**What to work on:**
In the listing below, find the line containing "Dad, daughter catch teen who fell from ride" and the line containing "maintain a healthy weight.". Repeat exactly those two lines and every line between them, nothing more.

**Supplied data:**
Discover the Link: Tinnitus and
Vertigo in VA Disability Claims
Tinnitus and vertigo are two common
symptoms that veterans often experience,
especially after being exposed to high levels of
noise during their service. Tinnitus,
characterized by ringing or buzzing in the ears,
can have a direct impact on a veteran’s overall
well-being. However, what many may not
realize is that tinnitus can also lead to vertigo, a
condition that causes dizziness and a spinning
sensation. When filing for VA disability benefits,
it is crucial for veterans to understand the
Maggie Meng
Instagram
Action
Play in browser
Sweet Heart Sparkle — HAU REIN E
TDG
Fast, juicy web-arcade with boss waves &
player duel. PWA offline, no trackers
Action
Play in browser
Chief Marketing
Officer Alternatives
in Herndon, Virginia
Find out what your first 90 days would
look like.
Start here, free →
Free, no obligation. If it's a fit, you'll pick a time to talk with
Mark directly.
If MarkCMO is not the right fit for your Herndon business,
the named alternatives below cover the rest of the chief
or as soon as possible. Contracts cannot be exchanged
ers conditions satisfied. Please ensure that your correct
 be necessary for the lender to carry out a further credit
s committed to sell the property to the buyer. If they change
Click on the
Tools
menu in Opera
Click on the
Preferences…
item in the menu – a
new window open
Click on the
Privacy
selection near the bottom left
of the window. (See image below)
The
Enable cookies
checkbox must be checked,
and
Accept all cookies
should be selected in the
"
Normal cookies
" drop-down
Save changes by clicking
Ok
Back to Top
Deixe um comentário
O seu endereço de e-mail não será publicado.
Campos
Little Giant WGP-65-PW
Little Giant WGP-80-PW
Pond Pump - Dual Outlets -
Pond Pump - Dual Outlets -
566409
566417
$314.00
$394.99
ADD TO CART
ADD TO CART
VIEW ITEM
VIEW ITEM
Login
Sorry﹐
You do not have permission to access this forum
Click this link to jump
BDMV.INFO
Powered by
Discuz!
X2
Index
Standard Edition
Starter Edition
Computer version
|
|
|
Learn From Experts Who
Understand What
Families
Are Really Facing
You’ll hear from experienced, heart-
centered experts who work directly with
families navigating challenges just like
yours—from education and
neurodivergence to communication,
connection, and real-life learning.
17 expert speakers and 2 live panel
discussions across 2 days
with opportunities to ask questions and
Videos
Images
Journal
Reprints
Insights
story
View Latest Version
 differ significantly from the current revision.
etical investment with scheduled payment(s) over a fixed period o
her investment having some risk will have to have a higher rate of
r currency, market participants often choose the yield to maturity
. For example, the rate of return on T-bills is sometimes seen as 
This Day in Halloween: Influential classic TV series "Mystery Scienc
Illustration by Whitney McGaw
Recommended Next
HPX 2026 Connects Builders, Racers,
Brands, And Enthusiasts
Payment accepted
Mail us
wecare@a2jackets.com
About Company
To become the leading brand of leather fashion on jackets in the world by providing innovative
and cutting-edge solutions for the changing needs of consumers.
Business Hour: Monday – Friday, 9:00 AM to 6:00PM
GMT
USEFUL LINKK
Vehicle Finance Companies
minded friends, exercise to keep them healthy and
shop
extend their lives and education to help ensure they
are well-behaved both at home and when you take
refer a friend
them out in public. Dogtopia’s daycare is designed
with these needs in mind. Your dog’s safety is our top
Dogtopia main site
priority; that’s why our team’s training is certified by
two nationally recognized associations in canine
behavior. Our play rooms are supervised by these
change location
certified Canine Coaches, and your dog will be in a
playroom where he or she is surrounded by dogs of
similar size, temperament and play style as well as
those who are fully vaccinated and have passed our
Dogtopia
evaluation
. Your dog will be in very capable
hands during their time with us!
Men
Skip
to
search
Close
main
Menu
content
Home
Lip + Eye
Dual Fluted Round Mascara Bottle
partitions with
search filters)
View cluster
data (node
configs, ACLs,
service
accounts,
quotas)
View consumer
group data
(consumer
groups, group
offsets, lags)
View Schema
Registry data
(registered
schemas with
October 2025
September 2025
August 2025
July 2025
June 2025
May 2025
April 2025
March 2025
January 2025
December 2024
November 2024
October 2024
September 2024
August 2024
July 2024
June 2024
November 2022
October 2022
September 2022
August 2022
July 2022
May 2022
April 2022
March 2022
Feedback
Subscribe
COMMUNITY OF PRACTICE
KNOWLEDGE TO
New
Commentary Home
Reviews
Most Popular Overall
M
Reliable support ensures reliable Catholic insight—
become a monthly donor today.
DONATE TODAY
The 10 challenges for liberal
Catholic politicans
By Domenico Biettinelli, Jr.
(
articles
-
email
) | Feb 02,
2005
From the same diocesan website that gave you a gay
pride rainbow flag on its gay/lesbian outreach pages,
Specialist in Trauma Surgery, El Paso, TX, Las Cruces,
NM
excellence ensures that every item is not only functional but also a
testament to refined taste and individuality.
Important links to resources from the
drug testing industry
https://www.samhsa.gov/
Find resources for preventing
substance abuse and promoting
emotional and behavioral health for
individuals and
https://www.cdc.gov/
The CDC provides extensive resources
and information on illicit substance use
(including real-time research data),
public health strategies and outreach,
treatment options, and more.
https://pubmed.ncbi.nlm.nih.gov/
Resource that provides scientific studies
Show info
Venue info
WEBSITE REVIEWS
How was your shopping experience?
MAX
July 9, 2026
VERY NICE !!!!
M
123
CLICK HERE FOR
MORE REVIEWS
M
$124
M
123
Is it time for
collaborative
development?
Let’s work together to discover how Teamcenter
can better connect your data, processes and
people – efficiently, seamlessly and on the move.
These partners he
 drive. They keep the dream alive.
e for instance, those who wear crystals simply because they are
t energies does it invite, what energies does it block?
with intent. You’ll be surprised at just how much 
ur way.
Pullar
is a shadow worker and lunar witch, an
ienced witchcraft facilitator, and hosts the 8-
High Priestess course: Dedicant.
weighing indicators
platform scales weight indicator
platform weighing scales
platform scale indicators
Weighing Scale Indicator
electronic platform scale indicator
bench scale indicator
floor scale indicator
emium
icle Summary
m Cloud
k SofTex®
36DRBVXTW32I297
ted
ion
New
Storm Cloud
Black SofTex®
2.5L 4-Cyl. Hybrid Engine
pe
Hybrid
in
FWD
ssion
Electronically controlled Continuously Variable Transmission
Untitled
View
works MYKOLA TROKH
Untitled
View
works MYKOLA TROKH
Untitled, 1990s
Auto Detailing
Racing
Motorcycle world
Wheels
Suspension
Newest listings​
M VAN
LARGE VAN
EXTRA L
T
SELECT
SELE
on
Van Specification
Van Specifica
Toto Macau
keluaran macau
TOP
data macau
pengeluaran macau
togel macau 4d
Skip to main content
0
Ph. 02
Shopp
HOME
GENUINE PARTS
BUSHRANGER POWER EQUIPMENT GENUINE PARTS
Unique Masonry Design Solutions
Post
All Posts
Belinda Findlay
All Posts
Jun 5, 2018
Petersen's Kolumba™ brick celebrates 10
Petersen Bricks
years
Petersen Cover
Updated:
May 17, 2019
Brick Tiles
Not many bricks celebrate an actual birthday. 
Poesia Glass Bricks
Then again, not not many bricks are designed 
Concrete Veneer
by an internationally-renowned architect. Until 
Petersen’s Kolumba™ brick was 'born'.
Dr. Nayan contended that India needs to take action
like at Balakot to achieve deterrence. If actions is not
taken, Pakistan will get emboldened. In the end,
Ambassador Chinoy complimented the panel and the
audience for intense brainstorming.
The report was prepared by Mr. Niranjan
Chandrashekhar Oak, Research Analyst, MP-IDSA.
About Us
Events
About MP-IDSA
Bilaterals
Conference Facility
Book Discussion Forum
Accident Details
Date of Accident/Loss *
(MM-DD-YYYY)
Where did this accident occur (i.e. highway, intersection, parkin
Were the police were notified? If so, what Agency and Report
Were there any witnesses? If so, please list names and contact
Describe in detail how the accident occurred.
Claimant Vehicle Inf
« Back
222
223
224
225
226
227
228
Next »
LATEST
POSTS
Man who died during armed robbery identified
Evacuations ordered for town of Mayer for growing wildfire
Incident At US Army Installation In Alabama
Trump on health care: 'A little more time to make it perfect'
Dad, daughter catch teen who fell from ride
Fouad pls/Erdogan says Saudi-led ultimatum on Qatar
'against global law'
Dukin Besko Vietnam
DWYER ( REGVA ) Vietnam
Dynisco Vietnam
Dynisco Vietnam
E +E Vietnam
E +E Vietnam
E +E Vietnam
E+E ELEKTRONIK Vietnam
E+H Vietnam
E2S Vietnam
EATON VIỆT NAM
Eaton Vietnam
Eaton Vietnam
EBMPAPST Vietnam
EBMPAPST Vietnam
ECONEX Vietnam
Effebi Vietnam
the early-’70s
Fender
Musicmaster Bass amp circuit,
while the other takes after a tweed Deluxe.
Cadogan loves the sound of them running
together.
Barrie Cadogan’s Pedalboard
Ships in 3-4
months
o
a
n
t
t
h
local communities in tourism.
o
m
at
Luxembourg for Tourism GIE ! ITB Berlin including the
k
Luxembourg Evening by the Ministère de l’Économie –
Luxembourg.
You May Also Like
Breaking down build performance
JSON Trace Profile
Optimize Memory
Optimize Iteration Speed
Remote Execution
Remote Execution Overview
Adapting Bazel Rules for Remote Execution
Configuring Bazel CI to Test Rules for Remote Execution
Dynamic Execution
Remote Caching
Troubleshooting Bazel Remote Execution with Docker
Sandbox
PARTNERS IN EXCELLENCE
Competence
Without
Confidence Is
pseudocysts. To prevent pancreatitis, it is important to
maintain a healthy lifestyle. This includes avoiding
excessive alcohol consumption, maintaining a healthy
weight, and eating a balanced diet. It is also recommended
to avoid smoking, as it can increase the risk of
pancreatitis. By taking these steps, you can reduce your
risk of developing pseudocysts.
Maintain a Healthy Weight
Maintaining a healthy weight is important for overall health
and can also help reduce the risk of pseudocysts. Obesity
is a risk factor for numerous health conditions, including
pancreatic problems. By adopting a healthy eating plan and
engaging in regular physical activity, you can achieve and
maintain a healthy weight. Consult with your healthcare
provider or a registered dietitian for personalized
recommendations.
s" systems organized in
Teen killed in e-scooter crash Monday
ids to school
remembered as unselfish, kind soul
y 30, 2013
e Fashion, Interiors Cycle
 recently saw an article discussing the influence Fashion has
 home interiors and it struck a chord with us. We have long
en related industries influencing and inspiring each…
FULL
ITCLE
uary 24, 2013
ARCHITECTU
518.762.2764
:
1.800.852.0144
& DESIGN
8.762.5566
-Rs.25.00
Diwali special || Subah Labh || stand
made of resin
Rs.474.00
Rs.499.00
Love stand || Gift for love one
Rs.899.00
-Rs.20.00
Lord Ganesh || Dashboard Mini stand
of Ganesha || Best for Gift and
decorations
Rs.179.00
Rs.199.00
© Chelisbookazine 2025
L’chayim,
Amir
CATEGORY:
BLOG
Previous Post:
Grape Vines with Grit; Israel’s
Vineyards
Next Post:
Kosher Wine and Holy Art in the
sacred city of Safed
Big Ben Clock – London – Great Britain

**Answer for the task:**
Dad, daughter catch teen who fell from ride
Fouad pls/Erdogan says Saudi-led ultimatum on Qatar
'against global law'
Dukin Besko Vietnam
DWYER ( REGVA ) Vietnam
Dynisco Vietnam
Dynisco Vietnam
E +E Vietnam
E +E Vietnam
E +E Vietnam
E+E ELEKTRONIK Vietnam
E+H Vietnam
E2S Vietnam
EATON VIỆT NAM
Eaton Vietnam
Eaton Vietnam
EBMPAPST Vietnam
EBMPAPST Vietnam
ECONEX Vietnam
Effebi Vietnam
the early-’70s
Fender
Musicmaster Bass amp circuit,
while the other takes after a tweed Deluxe.
Cadogan loves the sound of them running
together.
Barrie Cadogan’s Pedalboard
Ships in 3-4
months
o
a
n
t
t
h
local communities in tourism.
o
m
at
Luxembourg for Tourism GIE ! ITB Berlin including the
k
Luxembourg Evening by the Ministère de l’Économie –
Luxembourg.
You May Also Like
Breaking down build performance
JSON Trace Profile
Optimize Memory
Optimize Iteration Speed
Remote Execution
Remote Execution Overview
Adapting Bazel Rules for Remote Execution
Configuring Bazel CI to Test Rules for Remote Execution
Dynamic Execution
Remote Caching
Troubleshooting Bazel Remote Execution with Docker
Sandbox
PARTNERS IN EXCELLENCE
Competence
Without
Confidence Is
pseudocysts. To prevent pancreatitis, it is important to
maintain a healthy lifestyle. This includes avoiding
excessive alcohol consumption, maintaining a healthy
weight, and eating a balanced diet. It is also recommended
to avoid smoking, as it can increase the risk of
pancreatitis. By taking these steps, you can reduce your
risk of developing pseudocysts.
Maintain a Healthy Weight
Maintaining a healthy weight is important for overall health
and can also help reduce the risk of pseudocysts. Obesity
is a risk factor for numerous health conditions, including
pancreatic problems. By adopting a healthy eating plan and
engaging in regular physical activity, you can achieve and
maintain a healthy weight. Consult with your healthcare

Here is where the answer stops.